Two new reports issue indictments of U.S. and global regulatory systems in collusion with chemical companies
“How could we have ever believed that it is a good idea to grow our food with poisons?” —Dr. Jane Goodall
Two new reports published in recent weeks add to the already large and convincing body of evidence, accumulated over more than half a century, that agricultural pesticides and other toxic chemicals are poisoning us.
Both reports issue scathing indictments of U.S. and global regulatory systems that collude with chemical companies to hide the truth from the public, while they fill their coffers with ill-gotten profits.

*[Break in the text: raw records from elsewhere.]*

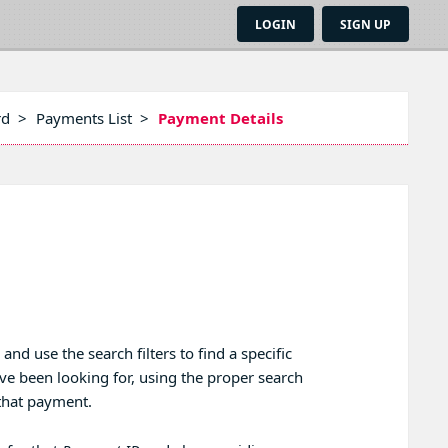
LOGIN
SIGN UP
rd
>
Payments List
>
Payment Details
 use the search filters to find a specific
e been looking for, using the proper search
r that payment.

According to the World Health Organization, whose report focused on a range of environmental risks, the cost of a polluted environment adds up to the deaths of 1.7 million children every year.
A report by the Special Rapporteur on the right to food, presented to the United Nations Human Rights Council, focused more narrowly on agricultural chemicals. The UN report states unequivocally that the storyline perpetuated by companies like Monsanto—the one that says we need pesticides to feed the world—is a myth. And a catastrophic myth at that.
The fact that both these reports made headlines in mainstream outlets like the Washington Post and the Guardian is, on one hand, good news. On the other, it’s a sad and discouraging commentary on our inability to control corporate greed.
Ever since Rachel Carson, in her book “Silent Spring“, so eloquently outlined the insanity of poisoning our environment, rational thinkers have warned that at the least, we ought to follow the precautionary principle when it comes to allowing the widespread use of poisons to be unleashed into the environment.
Yet here we are, in 2017, facing the prospect, in what is unfolding as the most corporate-friendly administration in history, of dismantling what little remains of the government’s ability to stop the rampant poisoning of our soils, food, water, air and wildlife—the very resources upon which all life depends.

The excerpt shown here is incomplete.